$ git --version
tl;dr
Git is software on your computer that acts as a brain to store the version history of your files. Forget the discombobulation of file names like weasel-facts_FINAL.txt
, weasel-facts_FINAL_comments.txt
, etc, etc. GitHub is a website and cloud service for storing your version history remotely and for making collaboration easier.
Summary
This post is a basic and non-comprehensive introduction to Git and GitHub, with a focus on Mac users who are starting a project and working alone. You may want to read my preparatory post on basic use of the command line to interact with your computer.
The image below provides an overview of the relationship between Git and GitHub:
- you have
file.txt
under version control with Git on your computer (it’s ‘local’) - Git stores all the versions in a special hidden
.git/
folder - you can send (‘push’) this version history to a folder (‘repository’) on GitHub, a cloud-based version-history-storage and exploration service
- GitHub is not on your machine, it’s out in the world (it’s ‘remote’)
- you can easily share the files with the rest of the world and work collaboratively from there
The next diagram summarises a basic Git/GitHub workflow, which breaks into the following steps:
- Use
git status
to check what’s changed - Use
git add
to stage a file - Use
git commit
to confirm the change and write an explanatory message - Use
git push
to send the new version information to GitHub
Also here’s a quick reference for some of the commonly-used Git commands used in this post:
Command | Short explanation |
---|---|
git init |
Put a folder under version control with Git |
git status |
Show which files are new or changed |
git add <file> |
Confirm the changes to be committed |
git commit -m "<message>" |
Commit the changes with an explanation |
git push |
Send your commits to GitHub |
git clone |
Copy the repo from GitHub to your computer |
Version control
It’s good to store intermediate versions of your files. The process of ‘version controlling’ means you can revert to prior states and prevents the confusion of having folders filled with things like file_FINAL.txt
, file_comments2.txt
and file_comments_FINAL.txt
. Version control can be achieved in a number of ways, but one popular approach is to use Git software and the GitHub website.
Tools
Git is an open-source version control system that tracks file changes on your computer, records why they were made and lets you revert to a past state if something goes wrong. Alternatives include Mercurial and Apache Subversion.

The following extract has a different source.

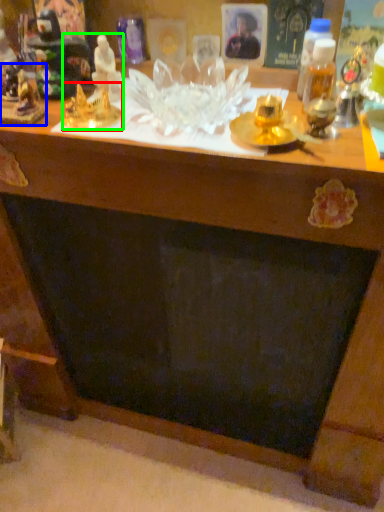 Question: Which is farther away from toy (highlighted by a red box)? toy (highlighted by a blue box) or toy (highlighted by a green box)?

Choices:
 (A) toy
 (B) toy

Answer: (A)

GitHub is a Microsoft-owned website where you can store the Git history of your files remotely on the web. It acts as a place to inspect your version history in the browser; lets other people see your code in the open, use it themselves and collaborate with you; lets you record issues and to-do items; and much, much more. Alternative products include GitLab and BitBucket.
This post
The goal of this post is to put a new project folder under version control with Git and then upload the version history to GitHub. I assume you’re a beginner and are, for now, working alone on a project.1
We’ll be using the bash language at the command line to do all of this. In this post, lines should be typed into the command line when the example starts with a $
(you don’t need to type the dollar symbol yourself).
The command line is the place where you write instructions directly to your computer and you can access it via software like ‘Terminal’ on a Mac. You may want to see my earlier post for how to get basic stuff done at the command line before you continue.
It’s okay if you aren’t comfortable the command line. The bottom line is to get your work under some form of version control. You could always use GitHub’s drag and drop interface without needing to use the command line at all. There are guides available for using GitHub without using the command line.
Step-by-step
Let’s break down the steps required to:
- Set up Git and GitHub (do this once)
- Put a project folder under version control with Git (once per project)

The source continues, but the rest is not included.